The charge of American unilateralism has some basis in fact; 
it also has become an alibi for a key European difference with America: 
that the United States still conducts itself as a national state capable 
of asking its people for sacrifices for the sake of the future, 
while Europe, suspended between abandoning its national framework 
and a yet-to-be-reached political substitute, finds it much harder 
to defer present benefits. 

Hence its concentration on soft power. 
Most Atlantic controversies have been substantive 
and only marginally procedural; there would have been conflict no matter 
how intense the consultation. 
The Atlantic partnership will depend much more on common policies 
than agreed procedures. 

The role of China in a new world order is equally crucial. 
A relationship that started on both sides as essentially a strategic design 
to constrain a common adversary has evolved over the decades 
into a pillar of the international system. 
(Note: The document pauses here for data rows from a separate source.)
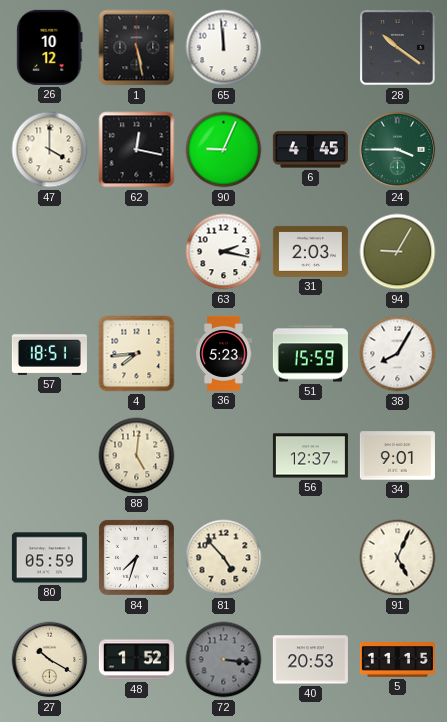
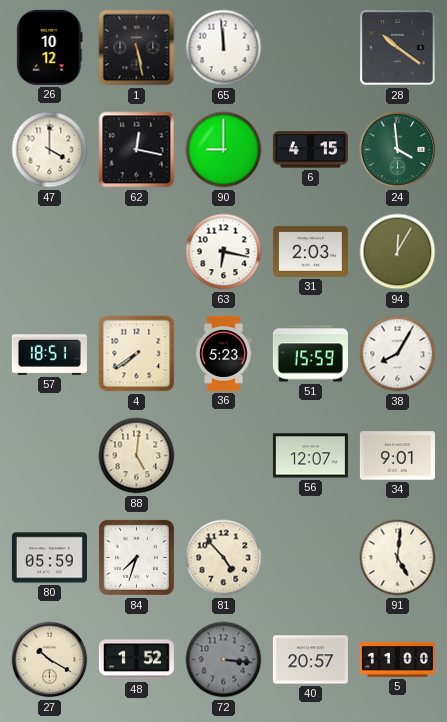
90: 9:04 -> 9:00
6: 4:45 -> 4:15
24: 3:45 -> 3:59
63: 2:17 -> 6:17
94: 9:05 -> 12:05
4: 7:44 -> 7:39
56: 12:37 -> 12:07
91: 5:04 -> 5:01
40: 20:53 -> 20:57
5: 11:15 -> 11:00
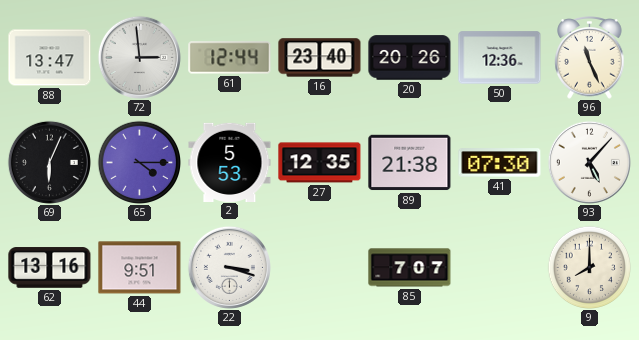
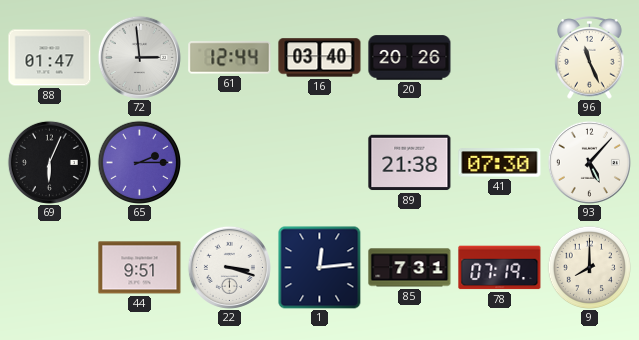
88: 13:47 -> 01:47
16: 23:40 -> 03:40
50: 12:36 -> none
65: 4:15 -> 2:15
2: 5:53 -> none
27: 12:35 -> none
62: 13:16 -> none
1: none -> 12:14
85: 7:07 -> 7:31
78: none -> 07:19
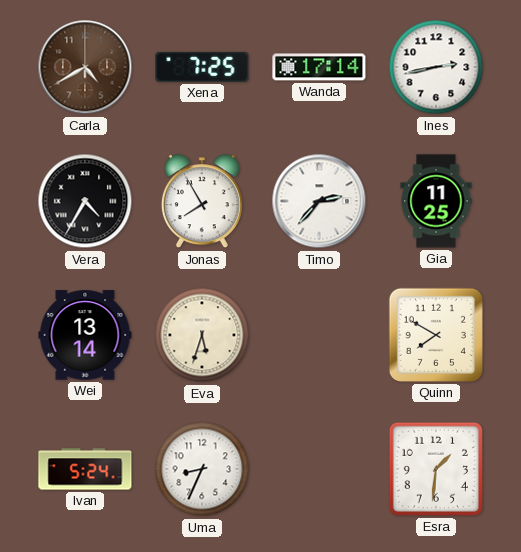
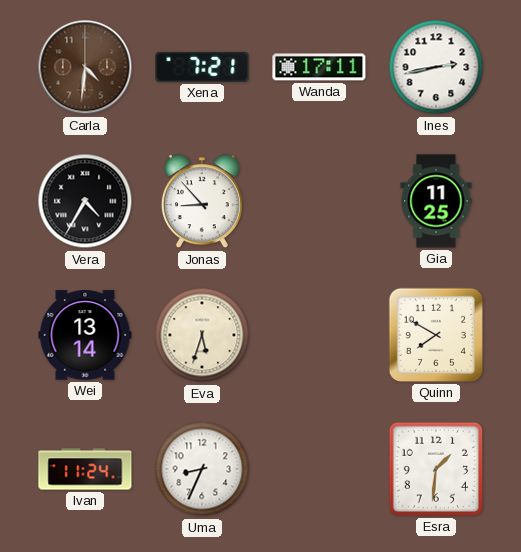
Carla: 4:40 -> 4:31
Xena: 7:25 -> 7:21
Wanda: 17:14 -> 17:11
Jonas: 7:55 -> 8:53
Timo: 2:37 -> none
Ivan: 5:24 -> 11:24
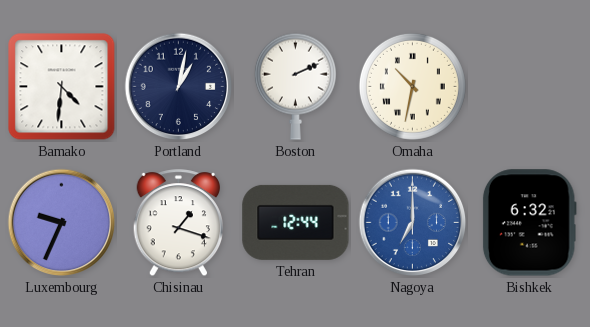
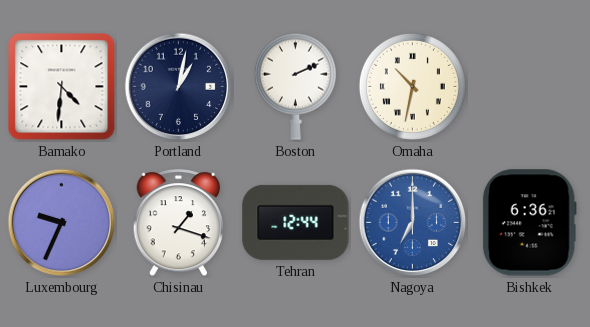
Bishkek: 6:32 -> 6:36
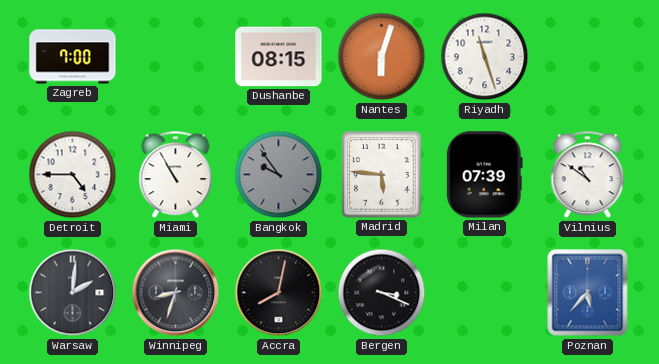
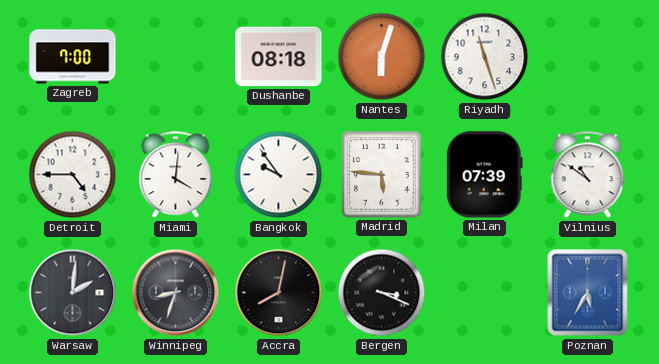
Dushanbe: 08:15 -> 08:18
Miami: 10:55 -> 4:01
Bangkok dial: grey -> white
Poznan: 5:37 -> 5:35
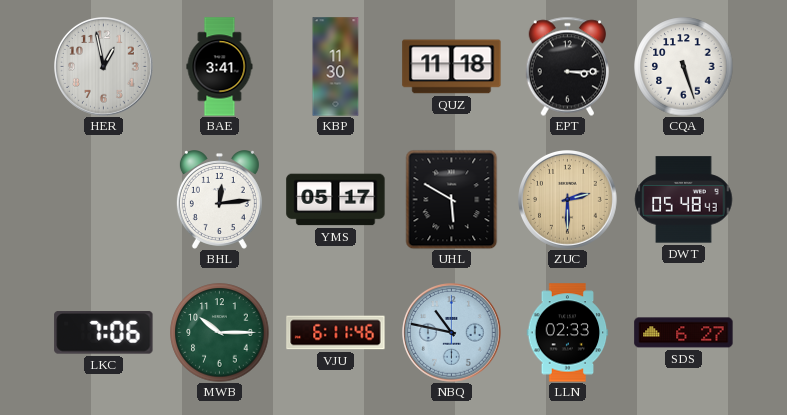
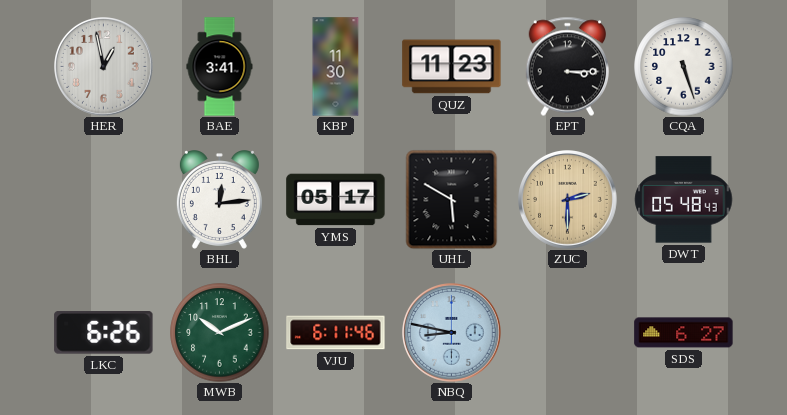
QUZ: 11:18 -> 11:23
LKC: 7:06 -> 6:26
MWB: 10:15 -> 10:11
NBQ: 10:47 -> 8:47
LLN: 02:33 -> none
China made possible the American consumption splurge 
by buying American debt; America helped the modernization 
and reform of the Chinese economy by opening its markets to Chinese goods. 

Both sides overestimated the durability of this arrangement. 
But while it lasted, it sustained unprecedented global growth. 
It mitigated as well the concerns over China's role once China emerged 
in full force as a fellow superpower. A consensus had developed according 
to which adversarial relations between these pillars of the international system 
would destroy much that had been achieved and benefit no one. 
That conviction needs to be preserved and reinforced. 

Each side of the Pacific needs the cooperation of the other 
in addressing the consequences of the financial crisis. 
Now that the global financial collapse has devastated Chinese export markets, 
China is emphasizing infrastructure development and domestic consumption. 

It will not be easy to shift gears rapidly, 
and the Chinese growth rate may fall temporarily below the 7.5 percent 
that Chinese experts have always defined as the line 
that challenges political stability. 
America needs Chinese cooperation to address its current account imbalance 
and to prevent its exploding deficits 
from sparking a devastating inflation. 

What kind of global economic order arises will depend importantly 
on how China and America deal with each other over the next few years. 
A frustrated China may take another look at an exclusive regional Asian structure,
 for which the nucleus already exists in the Asean-plus-three concept. 

At the same time, if protectionism grows in America or if China comes 
to be seen as a long-term adversary, a self-fulfilling prophecy 
may blight the prospects of global order. 

Such a return to mercantilism and 19th-century diplomacy would divide 
the world into competing regional units with dangerous long-term consequences. 

The Sino-American relationship needs to be taken to a new level. 
The current crisis can be overcome only by developing a sense 
of common purpose. Such issues as proliferation of weapons of mass destruction, 
energy and the environment demand strengthened political ties 
between China and the United States. 

This generation of leaders has the opportunity to shape trans-Pacific relations 
into a design for a common destiny, much as was done 
with trans-Atlantic relations in the immediate postwar period - except 
that the challenges now are more political and economic than military. 

Such a vision must embrace as well such countries as Japan, Korea, India, 
Indonesia, Australia and New Zealand, whether as part of trans-Pacific structures 
or, in regional arrangements, dealing with special subjects as energy, 
proliferation and the environment. 

The complexity of the emerging world requires from America 
a more historical approach than the insistence that every problem has 
a final solution expressible in programs with specific time limits not 
infrequently geared to our political process. 

We must learn to operate within the attainable and be prepared 
to pursue ultimate ends by the accumulation of nuance. 

An international order can be permanent only if its participants have 
a share not only in building but also in securing it. 
In this manner, America and its potential partners have a unique opportunity 
to transform a moment of crisis into a vision of hope. 

Henry A. Kissinger was secretary of State from 1973 to 1977. 
Distributed by Tribune Media Services.